Till about three days ago. There were two poos IN THE MIDDLE OF THE CARPET. One of them did a poo right in the middle of my (not ground level) baby's changing mat (kudos for knowing what it was for though little mouse). And now one of the buggers has just darted out from behind the sofa. I have looked for entry points and blocked them all. The carpet stinks of peppermint oil. I have six traps down. What am I doing wrong?!
Is it worth one of those noise-based mouse repellers? What else can I try? HELP!
Try rotating the bait, so have chocolate for a few days, then peanut butter, then bacon scraps.
The plug in mouse repellers don't do anything, especially once the mice are already in, they just get used to it. I once saw a mouse run down my hallway and pause almost directly underneath the mouse repellers to wash his face.
They breed really quickly so it's important to try and get on top of the problem as fast as possible. I resorted to glue traps in the end They are very cruel as the mice get stuck and then die of thirst, so it's important to get the trap as soon as you hear squeaking and dispose of the mouse. (I had a bucket of water outside the back door to drown them in.)
Good tip about the bait, I'll give them ssomething else tomorrow. Might have to resort to the glue then I guess. I had hoped for a quick end to them but now it's grossing me out so much I just want them dead. I had visions of me outside with a glue trap, plastic bag and hammer but the bucket of water sounds a bit less messy!
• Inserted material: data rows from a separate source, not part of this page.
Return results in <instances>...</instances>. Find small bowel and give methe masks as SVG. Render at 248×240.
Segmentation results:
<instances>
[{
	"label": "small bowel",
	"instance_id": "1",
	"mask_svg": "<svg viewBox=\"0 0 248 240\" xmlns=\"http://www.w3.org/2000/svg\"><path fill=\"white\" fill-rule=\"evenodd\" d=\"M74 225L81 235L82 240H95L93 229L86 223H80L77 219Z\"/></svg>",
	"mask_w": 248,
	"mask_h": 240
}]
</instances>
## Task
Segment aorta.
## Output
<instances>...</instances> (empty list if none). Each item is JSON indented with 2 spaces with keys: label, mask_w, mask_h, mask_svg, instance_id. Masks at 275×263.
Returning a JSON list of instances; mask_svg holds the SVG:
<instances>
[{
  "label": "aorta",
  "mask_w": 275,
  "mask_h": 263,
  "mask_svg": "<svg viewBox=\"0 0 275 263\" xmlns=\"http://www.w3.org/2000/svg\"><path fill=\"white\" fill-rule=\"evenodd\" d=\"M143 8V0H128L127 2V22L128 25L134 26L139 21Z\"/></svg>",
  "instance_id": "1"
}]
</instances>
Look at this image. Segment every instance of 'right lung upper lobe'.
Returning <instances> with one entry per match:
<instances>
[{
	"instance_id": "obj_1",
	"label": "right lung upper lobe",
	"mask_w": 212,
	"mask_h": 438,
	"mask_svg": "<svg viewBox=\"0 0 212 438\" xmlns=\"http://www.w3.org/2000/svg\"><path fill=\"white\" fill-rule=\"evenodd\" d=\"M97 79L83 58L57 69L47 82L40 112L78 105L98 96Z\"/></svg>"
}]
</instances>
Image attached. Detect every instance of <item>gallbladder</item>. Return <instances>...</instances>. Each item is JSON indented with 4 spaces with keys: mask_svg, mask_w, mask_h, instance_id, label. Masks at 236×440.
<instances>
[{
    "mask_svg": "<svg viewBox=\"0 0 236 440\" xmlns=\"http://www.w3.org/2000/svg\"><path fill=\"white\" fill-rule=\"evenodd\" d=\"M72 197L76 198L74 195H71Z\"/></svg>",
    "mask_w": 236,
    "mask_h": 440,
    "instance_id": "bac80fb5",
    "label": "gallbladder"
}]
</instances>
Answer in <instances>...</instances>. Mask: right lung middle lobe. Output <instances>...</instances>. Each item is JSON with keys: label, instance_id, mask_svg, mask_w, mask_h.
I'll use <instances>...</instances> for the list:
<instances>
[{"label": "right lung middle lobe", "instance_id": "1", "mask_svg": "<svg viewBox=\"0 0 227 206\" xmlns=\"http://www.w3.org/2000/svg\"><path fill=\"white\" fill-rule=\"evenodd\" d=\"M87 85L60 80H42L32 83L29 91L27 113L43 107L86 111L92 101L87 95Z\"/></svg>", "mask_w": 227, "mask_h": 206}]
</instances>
I have a one year old so am a bit nervous about putting down poison. I saw a child friendly one online but I guess there's still a risk that they drop a bit of it somewhere and the baby finds it and pits it in his mouth?
I had someone come in from the Council website with poison and they have little traps that children and animals can not get into. The mice eat the poison and then go back to their nests to die.
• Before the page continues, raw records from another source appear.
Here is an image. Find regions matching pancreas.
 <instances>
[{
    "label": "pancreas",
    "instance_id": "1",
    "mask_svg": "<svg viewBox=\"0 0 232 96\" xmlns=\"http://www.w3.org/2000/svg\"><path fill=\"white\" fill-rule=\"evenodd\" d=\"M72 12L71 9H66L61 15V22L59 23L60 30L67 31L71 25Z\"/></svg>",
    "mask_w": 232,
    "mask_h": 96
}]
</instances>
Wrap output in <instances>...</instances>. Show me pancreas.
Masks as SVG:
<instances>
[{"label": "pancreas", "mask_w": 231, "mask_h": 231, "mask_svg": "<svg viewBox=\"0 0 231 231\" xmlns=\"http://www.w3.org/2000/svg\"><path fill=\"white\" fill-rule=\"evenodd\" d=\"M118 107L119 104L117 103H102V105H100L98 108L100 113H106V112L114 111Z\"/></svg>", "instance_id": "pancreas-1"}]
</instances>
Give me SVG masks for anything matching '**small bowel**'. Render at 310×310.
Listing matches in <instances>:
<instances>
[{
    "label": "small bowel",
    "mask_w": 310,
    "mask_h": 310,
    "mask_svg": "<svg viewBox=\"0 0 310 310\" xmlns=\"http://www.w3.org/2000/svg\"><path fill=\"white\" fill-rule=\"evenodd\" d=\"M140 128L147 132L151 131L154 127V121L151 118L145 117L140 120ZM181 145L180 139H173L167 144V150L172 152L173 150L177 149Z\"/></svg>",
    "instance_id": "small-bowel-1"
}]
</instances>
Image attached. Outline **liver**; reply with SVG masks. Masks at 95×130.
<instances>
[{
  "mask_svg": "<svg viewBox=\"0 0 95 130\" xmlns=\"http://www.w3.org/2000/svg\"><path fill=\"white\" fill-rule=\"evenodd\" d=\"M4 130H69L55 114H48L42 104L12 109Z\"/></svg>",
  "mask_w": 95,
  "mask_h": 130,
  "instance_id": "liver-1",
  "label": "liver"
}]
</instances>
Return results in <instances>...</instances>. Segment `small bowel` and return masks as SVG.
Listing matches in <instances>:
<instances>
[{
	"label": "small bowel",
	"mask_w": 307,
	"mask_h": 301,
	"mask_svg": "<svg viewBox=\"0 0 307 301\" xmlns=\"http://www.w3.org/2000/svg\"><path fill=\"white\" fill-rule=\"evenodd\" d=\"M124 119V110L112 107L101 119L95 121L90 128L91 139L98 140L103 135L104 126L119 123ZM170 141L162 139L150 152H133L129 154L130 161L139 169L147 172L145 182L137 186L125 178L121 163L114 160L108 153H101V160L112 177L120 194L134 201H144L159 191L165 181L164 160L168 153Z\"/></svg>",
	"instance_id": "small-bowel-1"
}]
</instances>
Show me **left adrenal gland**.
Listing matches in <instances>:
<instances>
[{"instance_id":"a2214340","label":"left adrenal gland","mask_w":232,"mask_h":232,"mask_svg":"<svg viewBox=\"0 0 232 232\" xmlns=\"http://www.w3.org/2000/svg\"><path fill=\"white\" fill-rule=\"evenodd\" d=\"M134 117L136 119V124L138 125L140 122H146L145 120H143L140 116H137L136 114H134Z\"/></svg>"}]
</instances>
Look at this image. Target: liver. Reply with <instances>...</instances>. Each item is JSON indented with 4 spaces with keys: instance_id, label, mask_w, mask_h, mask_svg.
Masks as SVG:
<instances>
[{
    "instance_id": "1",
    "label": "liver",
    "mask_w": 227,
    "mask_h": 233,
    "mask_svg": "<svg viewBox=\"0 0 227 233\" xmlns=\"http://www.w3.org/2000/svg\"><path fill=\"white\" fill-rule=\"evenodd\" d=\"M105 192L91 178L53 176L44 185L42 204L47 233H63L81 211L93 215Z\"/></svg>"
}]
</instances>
It cost about £70 and they will come to your house to check/replace the traps and will put them down again for free if the mice return within three months. They will also advise where they think they are coming in from.
Scrivette, good to know. I have already reported it to the landlord and council, since we're a rental property we can't actually book the council myself. But will follow up with that if there's no improvement.
Today I moved the sofa and there were no droppings underneath. I am hoping against hope that our furry friends are just popping in from somewhere for a quick hello in passing. No poo is a good thing, right?!
Tonight I have served leftover steamed fish in sesame oil and soy sauce. Tomorrow they're getting raspberry jam with pips. How can they refuse?!!
We used Superproof because we fell for the clean, no traps, no poison salespitch. Our experience wasn't good. They charge a lot more than most companies, and really all they do is seal up any openings with some kind of special caulk, and put some nasty-looking plastic strips down at some floor edges -- this is only where they see a gap, so the strips start and end randomly all over the house, and it really looks bad. They also leave caulk all over everything, including carpets, and put a big ugly piece of industrial mesh in front of the whole fireplace, so it's not usable and looks like it's been condemned. Worst of all, we got another mouse/mice a few months later, but the company decided it had come in from outside when the door had been left open so there was nothing they could do (we don't leave the door open, as we have dogs and children!). So we are much poorer and back to using live traps (with which we have caught exactly one mouse in six months...). But putting all cereal and dog food in plastic boxes and keeping bread in fridge seems to have helped a lot more.